The following GTL defines a template that creates a scatter plot that is similar to the one at the beginning of this article. Because I want to color markers, I use the RANGEALTCOLOR= and RANGEALTCOLORMODEL= options. The RANGEATTRMAP statement contains three RANGE statements. Each RANGE statement associates a color or colors with ranges of data values:
- A custom yellow-orange-red color ramp is used for cholesterol values less than 350.
- A custom color (black) is used for markers whose Z-value is greater than 350.
- A custom color (lime green) is used for markers whose Z-value is missing.

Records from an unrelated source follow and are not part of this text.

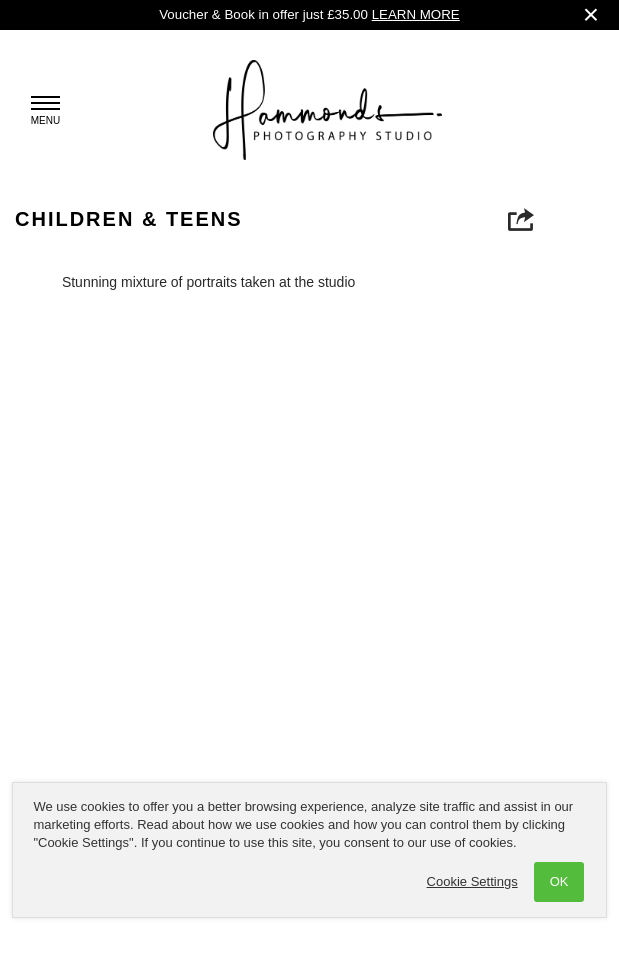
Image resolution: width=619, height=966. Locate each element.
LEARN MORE (416, 14)
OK (559, 881)
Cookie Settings (472, 881)
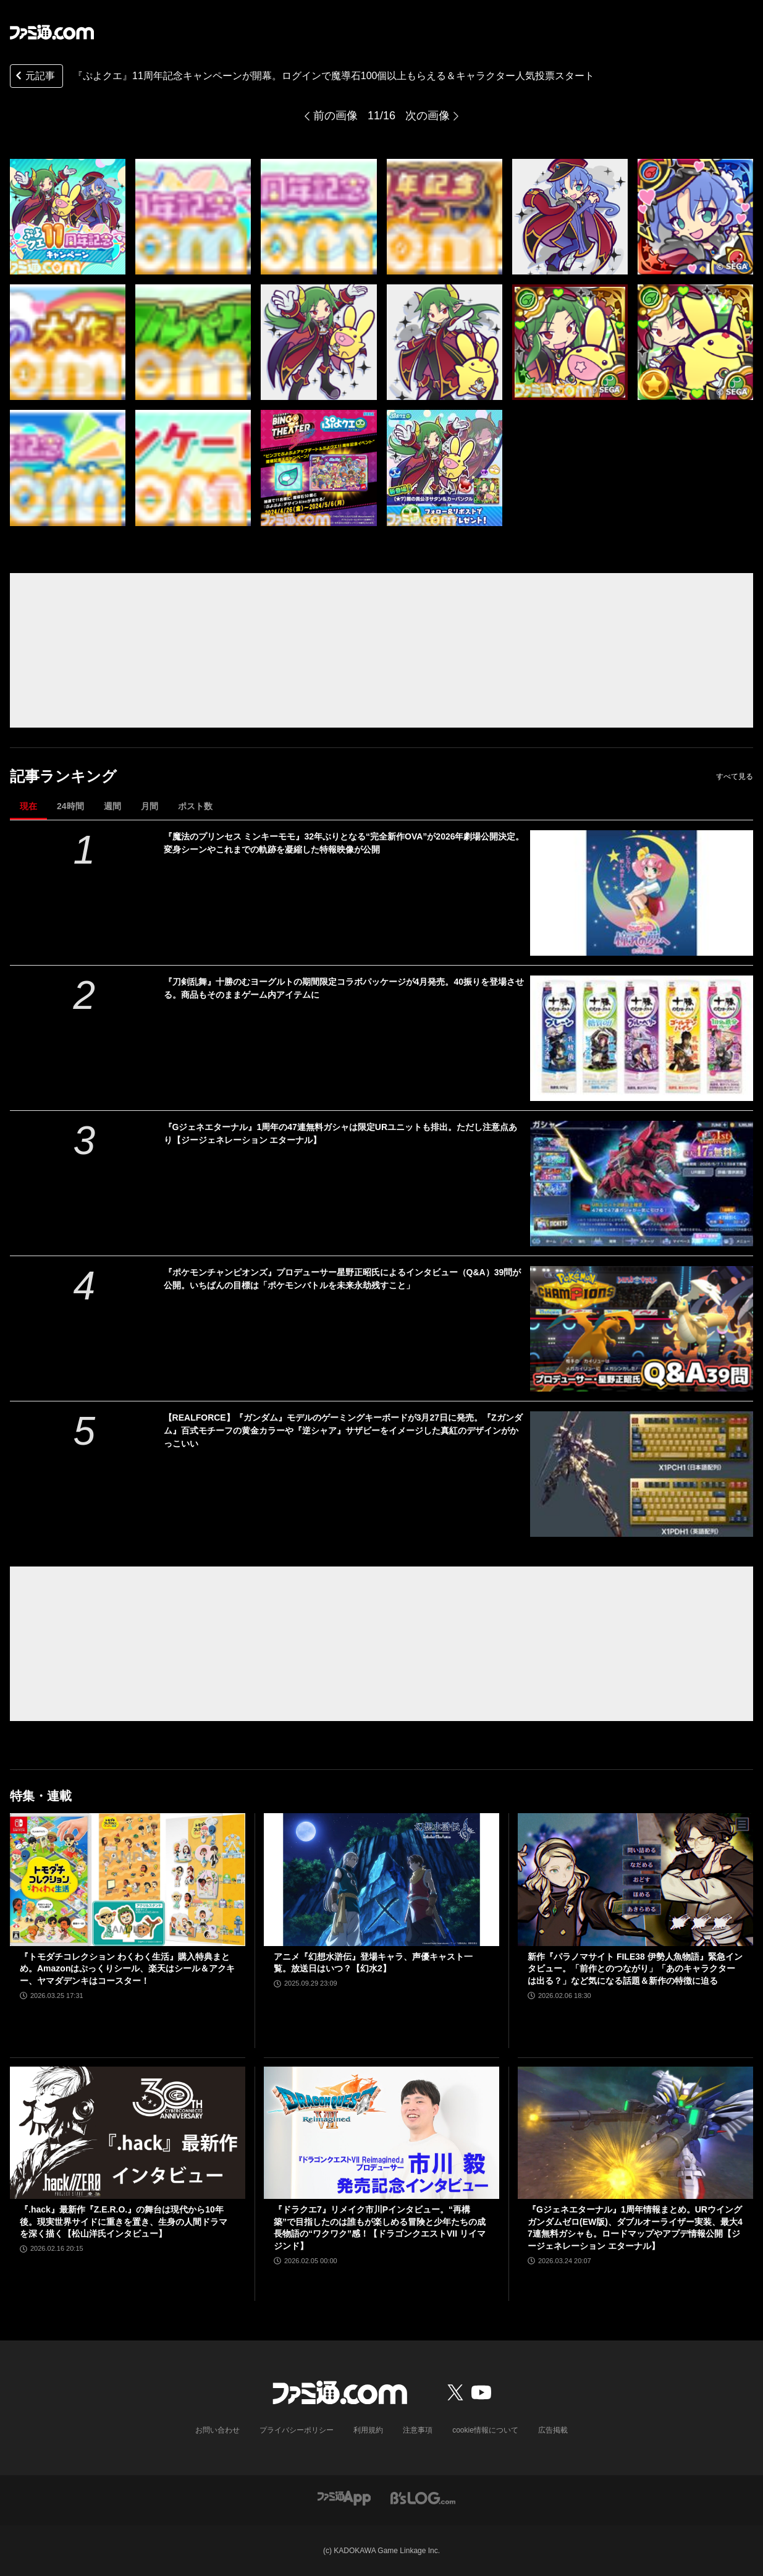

proc template; define statgraph scatter3Dcol; begingraph; rangeattrmap name="ResponseRange"; range min-350 / rangeAltColorModel=(CXFFFFB2 CXFED976 CXFEB24C CXFD8D3C CXFC4E2A CXE31A1C CXB10026); range OTHER / rangeAltColor=Black; /* or use the OVER or UNDER keyword */ range MISSING / rangeAltColor=Lime; /* color for missing values */ endrangeattrmap; rangeattrvar var=Z /* specify response variable in data set */ attrmap="ResponseRange" /* specify custom color ramp */ attrvar=RangeVar; /* alias for this variable/ramp combination */ entrytitle "Markers Colored by Using the RANGEATTRMAP Statement"; layout overlay; scatterplot x=X y=Y / markercolorgradient=RangeVar /* color by Z and custom color ramp */ filledoutlinedmarkers=true markerattrs=(symbol=circlefilled size=12) name="Scatter"; continuouslegend "Scatter" / title='Cholesterol'; endlayout; endgraph; end; run; proc sgrender data=Have template=scatter3Dcol; run; |
You can do more with the RANGEATTRMAP statement, but I'll stop here. In summary, you can use the RANGEATTRMAP (and RANGEATTRVAR) statement in the Graph Template Language to define a custom color ramp. The RANGEATTRMAP statement supports features that are not surfaced in PROC SGPLOT, such as enabling you to specify a color for out-of-range values and missing values. If you are going to use the color ramp in an "area plot" such as a heat map, use the RANGECOLOR= and RANGECOLORMODEL= options to define the color ramp. If you are going to use the color ramp to color lines and markers, use the RANGEALTCOLOR= and RANGEALTCOLORMODEL= options.